No final dos anos 90, a Boeing quis fazer um avião chamado Sonic Cruiser, que iria muito rápido. De acordo com a Boeing, o 787 consome 20% menos combustível que o 767 de tamanho semelhante. Mas depois dos ataques de11 de setembro de 2001, os preços do combustível subiram, então as companhias aéreas queriam aviões mais eficientes em vez de aviões mais rápidos. A Boeing cancelou o Sonic Cruiser e o substituiu em janeiro de 2003 pelo "7E7", que era o nome de código para o 787 na época. Em julho de 2003, a Boeing decidiu chamar o novo avião de "Dreamliner".
Em 26 de abril de 2004, a companhia aérea japonesa All Nippon Airways tornou-se o cliente de lançamento do 7E7, e eles esperavam ter o avião entregue em 2008. Em 2005, o 787 foi renomeado.
O 787 foi projetado para ser muito mais eficiente.

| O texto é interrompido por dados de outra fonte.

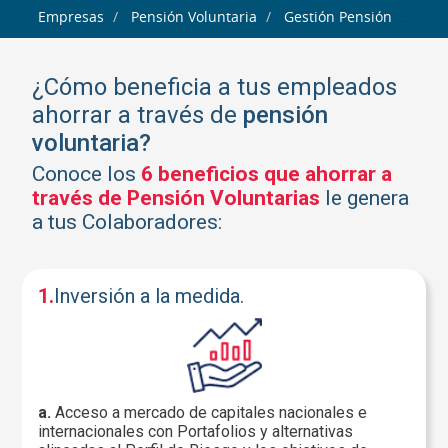
Empresas
Pensión Voluntaria
Gestión Pensión Voluntaria
¿cómo beneficia a tus empleados
ahorrar a través de
pensión
voluntaria?
Conoce los
6 beneficios que ahorrar a
través de Pensión Voluntarias
le genera
a tus Colaboradores:
1.
Inversión a la medida.
a.
Acceso a mercado de capitales nacionales e
internacionales con Portafolios y alternativas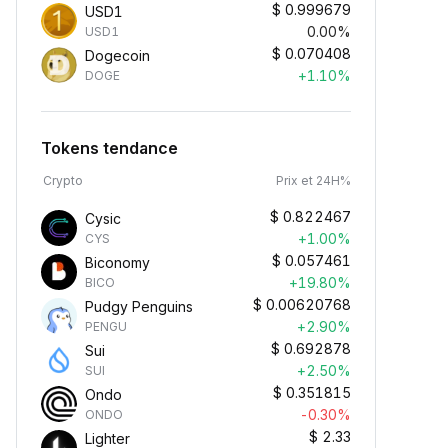
$
0.999679
USD1
0.00%
USD1
$
0.070408
Dogecoin
+1.10%
DOGE
Tokens tendance
Crypto
Prix et 24H%
$
0.822467
Cysic
+1.00%
CYS
$
0.057461
Biconomy
+19.80%
BICO
$
0.00620768
Pudgy Penguins
+2.90%
PENGU
$
0.692878
Sui
+2.50%
SUI
$
0.351815
Ondo
-0.30%
ONDO
$
2.33
Lighter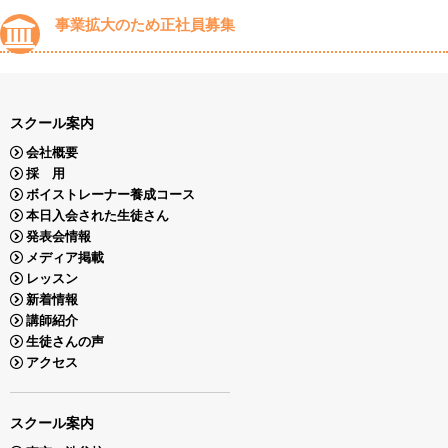
事業拡大のため正社員募集
スクール案内
会社概要
採 用
ボイストレーナー養成コース
本日入会された生徒さん
発表会情報
メディア掲載
レッスン
新着情報
講師紹介
生徒さんの声
アクセス
スクール案内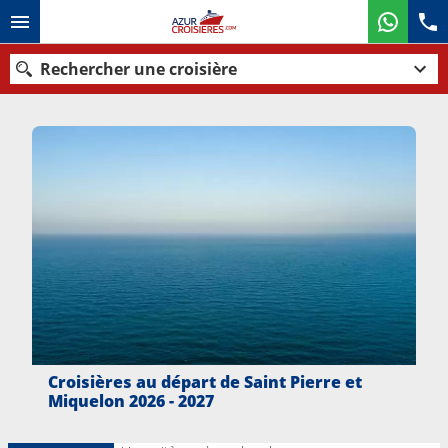
Rechercher une croisière
Nos destinations
Mois de départ
Ports
Compagnies
Rechercher
Croisières au départ de Saint Pierre et
Miquelon 2026 - 2027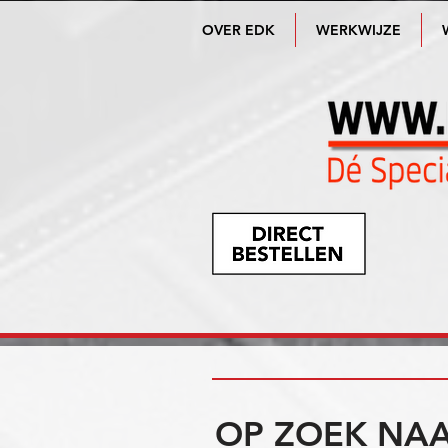
OVER EDK
WERKWIJZE
OP ZOEK NAA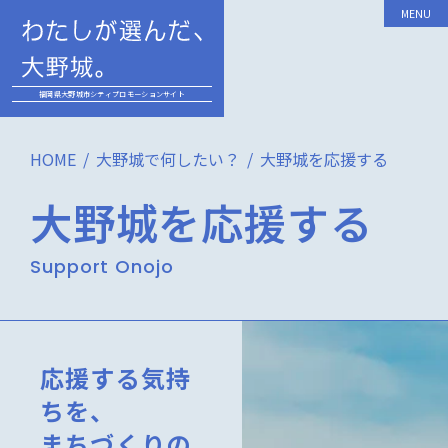
MENU
福岡県大野城市シティプロモーションサイト
HOME
大野城で何したい？
大野城を応援する
大野城を応援する
Support Onojo
応援する気持
ちを、
まちづくりの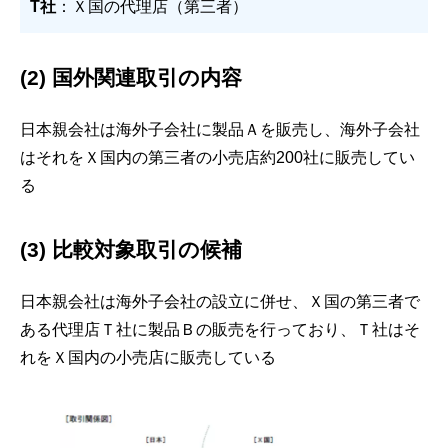
T社
：Ｘ国の代理店（第三者）
(2) 国外関連取引の内容
日本親会社は海外子会社に製品Ａを販売し、海外子会社
はそれをＸ国内の第三者の小売店約200社に販売してい
る
(3) 比較対象取引の候補
日本親会社は海外子会社の設立に併せ、Ｘ国の第三者で
ある代理店Ｔ社に製品Ｂの販売を行っており、Ｔ社はそ
れをＸ国内の小売店に販売している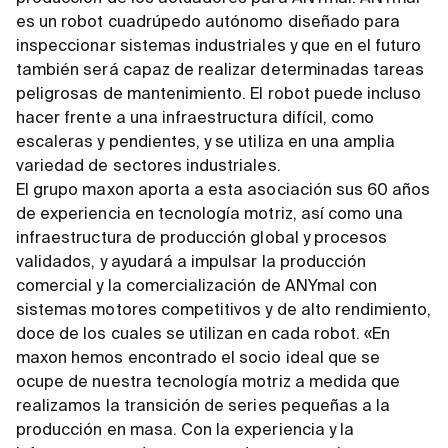
es un robot cuadrúpedo autónomo diseñado para
inspeccionar sistemas industriales y que en el futuro
también será capaz de realizar determinadas tareas
peligrosas de mantenimiento. El robot puede incluso
hacer frente a una infraestructura difícil, como
escaleras y pendientes, y se utiliza en una amplia
variedad de sectores industriales.
El grupo maxon aporta a esta asociación sus 60 años
de experiencia en tecnología motriz, así como una
infraestructura de producción global y procesos
validados, y ayudará a impulsar la producción
comercial y la comercialización de ANYmal con
sistemas motores competitivos y de alto rendimiento,
doce de los cuales se utilizan en cada robot. «En
maxon hemos encontrado el socio ideal que se
ocupe de nuestra tecnología motriz a medida que
realizamos la transición de series pequeñas a la
producción en masa. Con la experiencia y la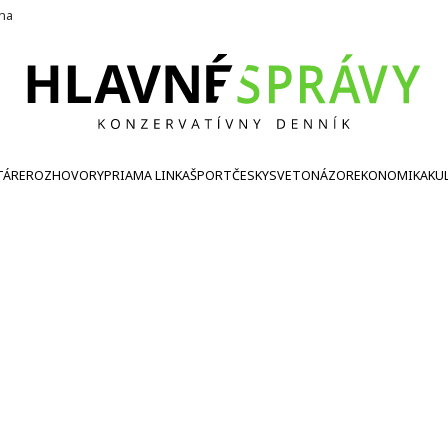
ína
TÁRE
ROZHOVORY
PRIAMA LINKA
ŠPORT
ČESKY
SVETONÁZOR
EKONOMIKA
KU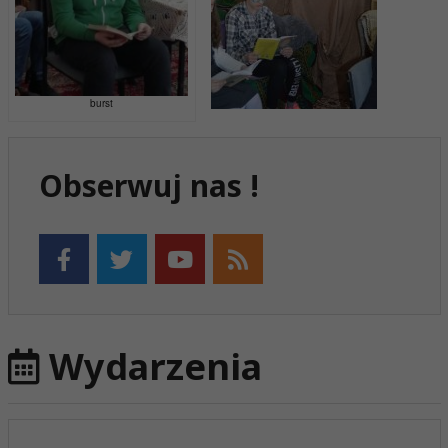
burst
Obserwuj nas !
Wydarzenia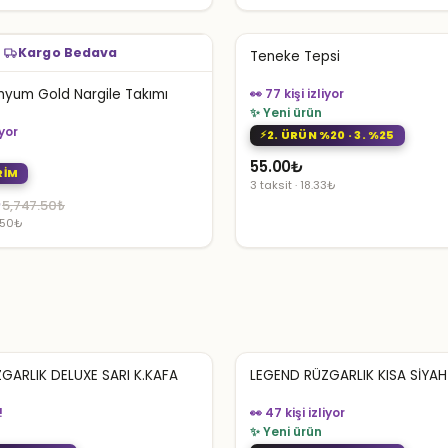
Kargo Bedava
Teneke Tepsi
anyum Gold Nargile Takımı
👀 77 kişi izliyor
✨ Yeni ürün
iyor
2. ÜRÜN %20 · 3. %25
55.00
₺
RİM
3 taksit · 18.33₺
₺
5,747.50
₺
9.50₺
.
.
GARLIK DELUXE SARI K.KAFA
LEGEND RÜZGARLIK KISA SİYAH 
👀 47 kişi izliyor
iyor
✨ Yeni ürün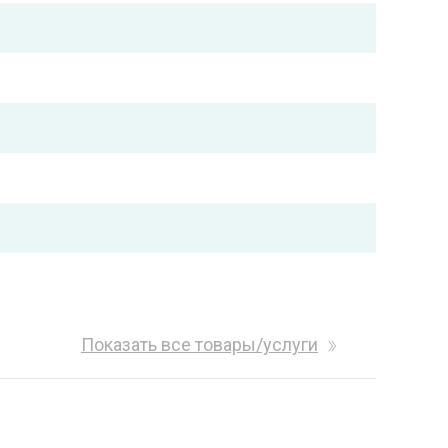
Показать все товары/услуги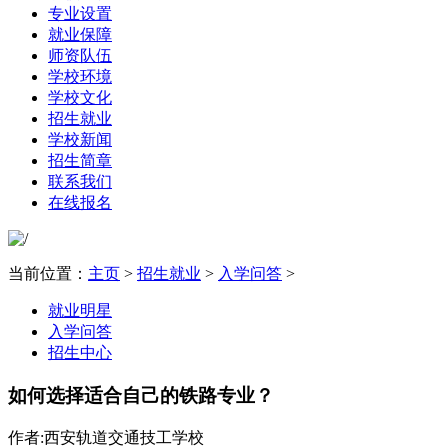
专业设置
就业保障
师资队伍
学校环境
学校文化
招生就业
学校新闻
招生简章
联系我们
在线报名
当前位置：
主页
>
招生就业
>
入学问答
>
就业明星
入学问答
招生中心
如何选择适合自己的铁路专业？
作者:西安轨道交通技工学校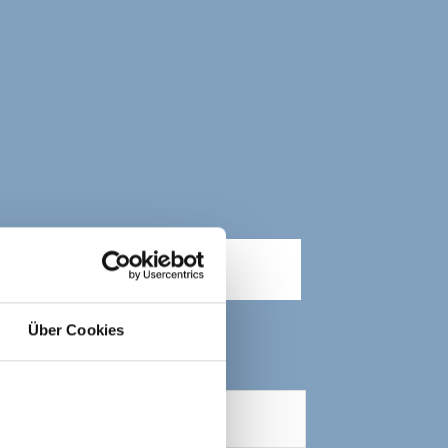
Über Cookies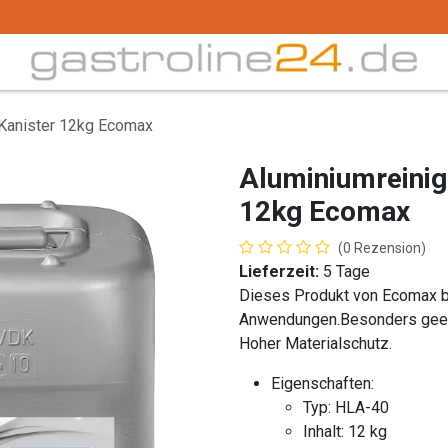
Trink -/ Gläser
Buffet
Küchenzubehör
Tec
 Kanister 12kg Ecomax
Aluminiumreinig
12kg Ecomax
(0 Rezension)
Lieferzeit:
5 Tage
Dieses Produkt von Ecomax bi
Anwendungen.Besonders geeig
Hoher Materialschutz.
Eigenschaften:
Typ: HLA-40
Inhalt: 12 kg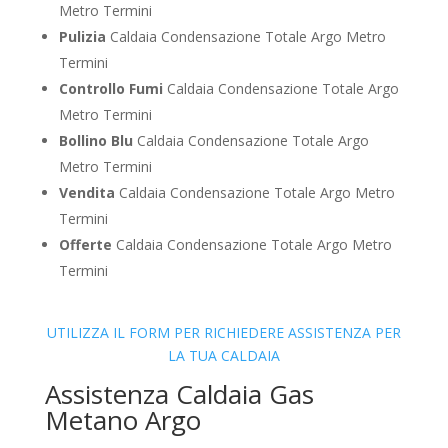
Metro Termini
Pulizia
Caldaia Condensazione Totale Argo Metro
Termini
Controllo Fumi
Caldaia Condensazione Totale Argo
Metro Termini
Bollino Blu
Caldaia Condensazione Totale Argo
Metro Termini
Vendita
Caldaia Condensazione Totale Argo Metro
Termini
Offerte
Caldaia Condensazione Totale Argo Metro
Termini
UTILIZZA IL FORM PER RICHIEDERE ASSISTENZA PER
LA TUA CALDAIA
Assistenza Caldaia Gas
Metano Argo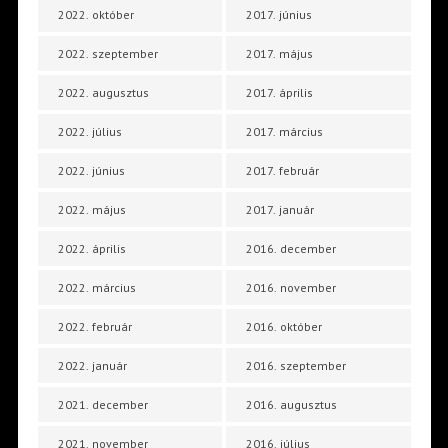
2022. október
2017. június
2022. szeptember
2017. május
2022. augusztus
2017. április
2022. július
2017. március
2022. június
2017. február
2022. május
2017. január
2022. április
2016. december
2022. március
2016. november
2022. február
2016. október
2022. január
2016. szeptember
2021. december
2016. augusztus
2021. november
2016. július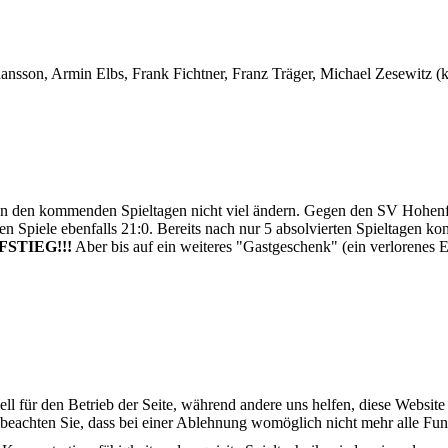
ansson, Armin Elbs, Frank Fichtner, Franz Träger, Michael Zesewitz (kn
 an den kommenden Spieltagen nicht viel ändern. Gegen den SV Hohenfu
Spiele ebenfalls 21:0. Bereits nach nur 5 absolvierten Spieltagen konnt
FSTIEG!!!
Aber bis auf ein weiteres "Gastgeschenk" (ein verlorenes E
ell für den Betrieb der Seite, während andere uns helfen, diese Websit
 beachten Sie, dass bei einer Ablehnung womöglich nicht mehr alle Funk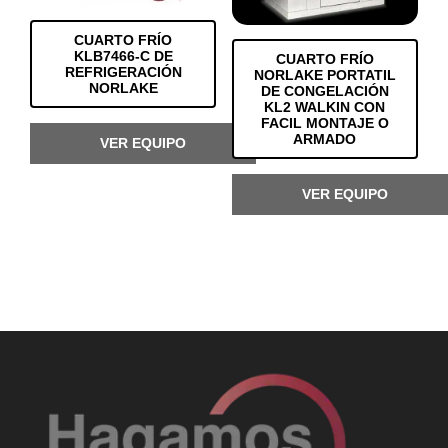
CUARTO FRÍO
KLB7466-C DE
CUARTO FRÍO
REFRIGERACIÓN
NORLAKE PORTATIL
NORLAKE
DE CONGELACIÓN
KL2 WALKIN CON
FACIL MONTAJE O
ARMADO
VER EQUIPO
VER EQUIPO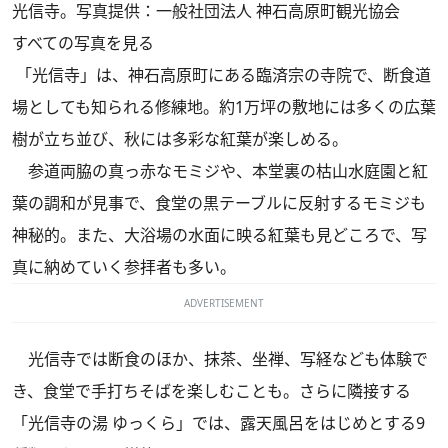
光信寺。写真提供：一般社団法人 神石高原町観光協会
すべての写真を見る
「光信寺」は、神石高原町にある臨済宗の寺院で、断食道
場としても知られる修練地。約1万坪の敷地には多くの広葉
樹が立ち並び、秋には多彩な紅葉が楽しめる。
参道両脇の真っ赤なモミジや、本堂裏の枯山水庭園と紅
葉の調和が見事で、食堂の黒テーブルに反射するモミジも
神秘的。また、大浴場の水面に映る紅葉も見どころで、写
真に納めていく参拝者も多い。
ADVERTISEMENT
光信寺では断食のほか、抹茶、坐禅、写経なども体験で
き、食堂で手打ちそばを楽しむことも。さらに隣接する
「光信寺の湯 ゆっくら」では、露天風呂をはじめとする9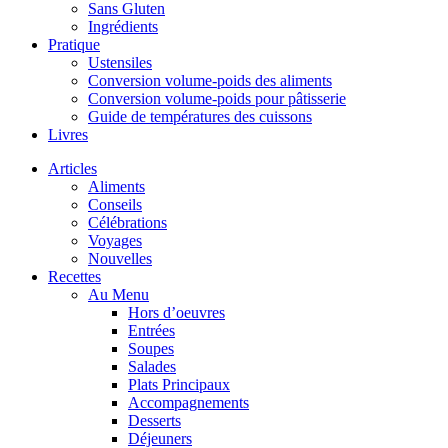
Sans Gluten
Ingrédients
Pratique
Ustensiles
Conversion volume-poids des aliments
Conversion volume-poids pour pâtisserie
Guide de températures des cuissons
Livres
Articles
Aliments
Conseils
Célébrations
Voyages
Nouvelles
Recettes
Au Menu
Hors d’oeuvres
Entrées
Soupes
Salades
Plats Principaux
Accompagnements
Desserts
Déjeuners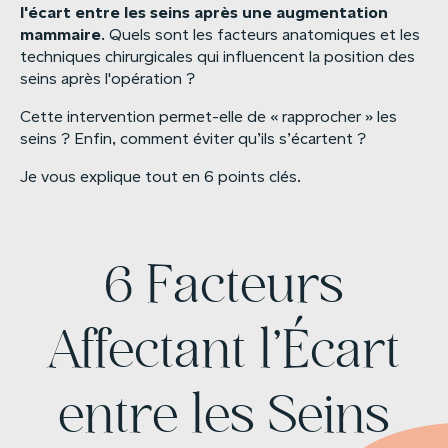
l'écart
entre
les
seins
après
une
augmentation
mammaire
. Quels sont les facteurs anatomiques et les
techniques chirurgicales qui influencent la position des
seins après l'opération ?
Cette intervention permet-elle de « rapprocher » les
seins ? Enfin, comment éviter qu’ils s’écartent ?
Je vous explique tout en 6 points clés.
6 Facteurs
Affectant l'Écart
entre les Seins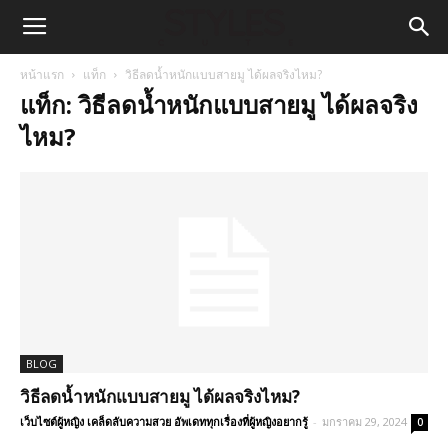
หน้าแรก
แท็ก
วิธีลดน้ำหนักแบบสายมู ได้ผลจริงไหม?
แท็ก: วิธีลดน้ำหนักแบบสายมู ได้ผลจริง
ไหม?
BLOG
วิธีลดน้ำหนักแบบสายมู ได้ผลจริงไหม?
เว็บไซต์ผู้หญิง เคล็ดลับความสวย อัพเดททุกเรื่องที่ผู้หญิงอยากรู้
-
มกราคม 29, 2024
0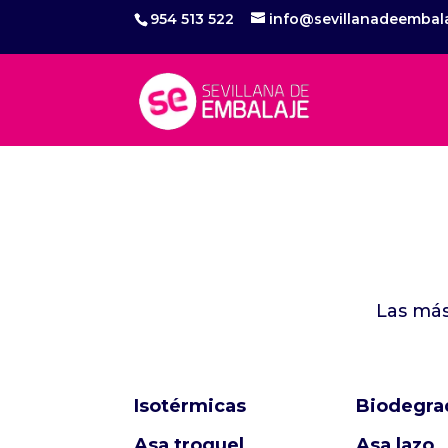
954 513 522
info@sevillanadeembal
Las más
Isotérmicas
Biodegra
Asa troquel
Asa lazo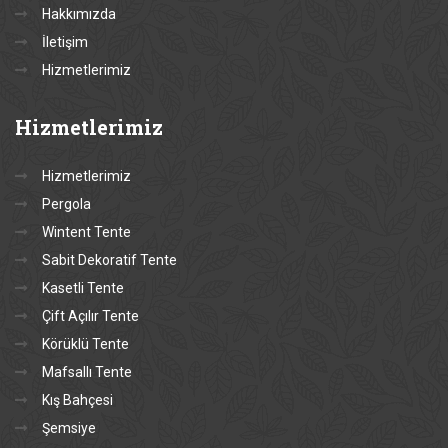
Hakkımızda
İletişim
Hizmetlerimiz
Hizmetlerimiz
Hizmetlerimiz
Pergola
Wintent Tente
Sabit Dekoratif Tente
Kasetli Tente
Çift Açılır Tente
Körüklü Tente
Mafsallı Tente
Kış Bahçesi
Şemsiye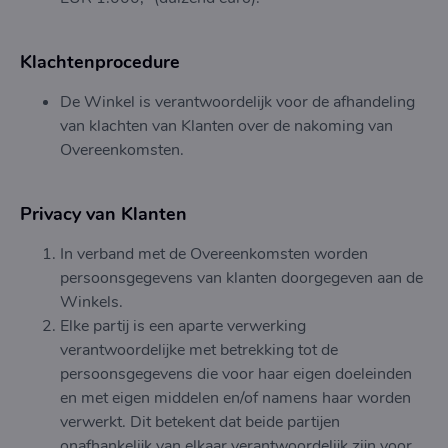
Klachtenprocedure
De Winkel is verantwoordelijk voor de afhandeling
van klachten van Klanten over de nakoming van
Overeenkomsten.
Privacy van Klanten
In verband met de Overeenkomsten worden
persoonsgegevens van klanten doorgegeven aan de
Winkels.
Elke partij is een aparte verwerking
verantwoordelijke met betrekking tot de
persoonsgegevens die voor haar eigen doeleinden
en met eigen middelen en/of namens haar worden
verwerkt. Dit betekent dat beide partijen
onafhankelijk van elkaar verantwoordelijk zijn voor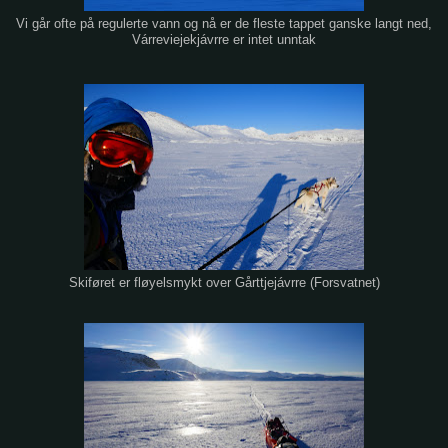
Vi går ofte på regulerte vann og nå er de fleste tappet ganske langt ned,
Várreviejekjávrre er intet unntak
Skiføret er fløyelsmykt over Gårttjejávrre (Forsvatnet)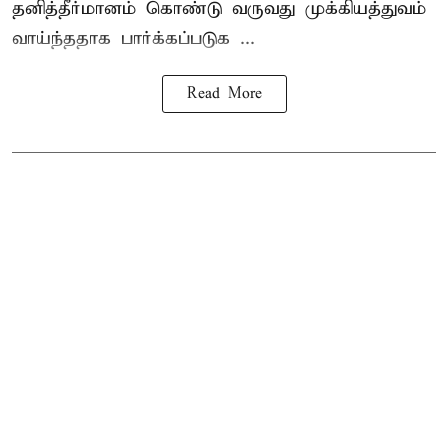
தனித்தீர்மானம் கொண்டு வருவது முக்கியத்துவம்
வாய்ந்ததாக பார்க்கப்படுக ...
Read More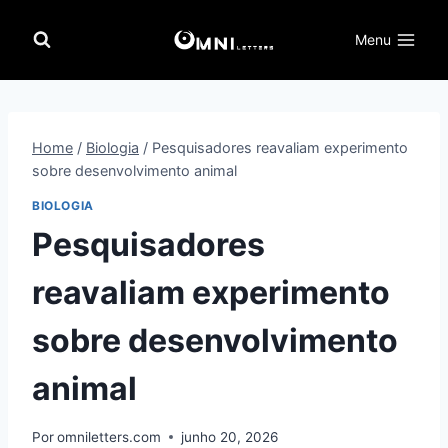
Pular
para
Menu
o
Conteúdo
Home
/
Biologia
/
Pesquisadores reavaliam experimento
sobre desenvolvimento animal
BIOLOGIA
Pesquisadores
reavaliam experimento
sobre desenvolvimento
animal
Por
omniletters.com
junho 20, 2026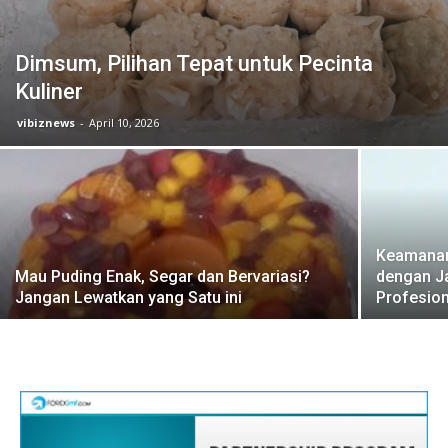
Dimsum, Pilihan Tepat untuk Pecinta
Kuliner
vibiznews
-
April 10, 2026
Keamanan
Mau Puding Enak, Segar dan Bervariasi?
dengan 
Jangan Lewatkan yang Satu ini
Profesion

Ele fez isso usando compósito para construir a maior parte do avião em vez de alumínio, o que tornou o avião mais leve. Também utilizou dois novos tipos de motores, o General Electric GEnx e o Rolls-Royce Trent 1000. Segundo a Boeing, isto tornou o 787 20% mais eficiente do que o 767.
Em dezembro de 2006, a Boeing disse que o 787 era mais pesado do que eles esperavam, então o avião foi atrasado. Além disso, a Boeing tentou encurtar o tempo de fabricação do avião, pedindo aos fornecedores de peças para montar partes do avião. No entanto, os fabricantes dessas peças não estavam acostumados ao trabalho extra, o que atrasou ainda mais o 787.
A Boeing começou a testar o 787 no solo. Eles encontraram mais problemas e o avião se atrasou ainda mais. Finalmente, em 15 de dezembro de 2009, o 787 fez seu primeiro vôo. A Boeing começou a testar o avião no ar. Houve mais problemas, como uma falha de um dos motores da Rolls-Royce Trent 1000, e um incêndio em vôo, que atrasou ainda mais o avião. Algumas companhias aéreas queriam ser reembolsadas por todos os atrasos. Finalmente, em julho de 2011, a Boeing entregou seus primeiros 787 à ANA.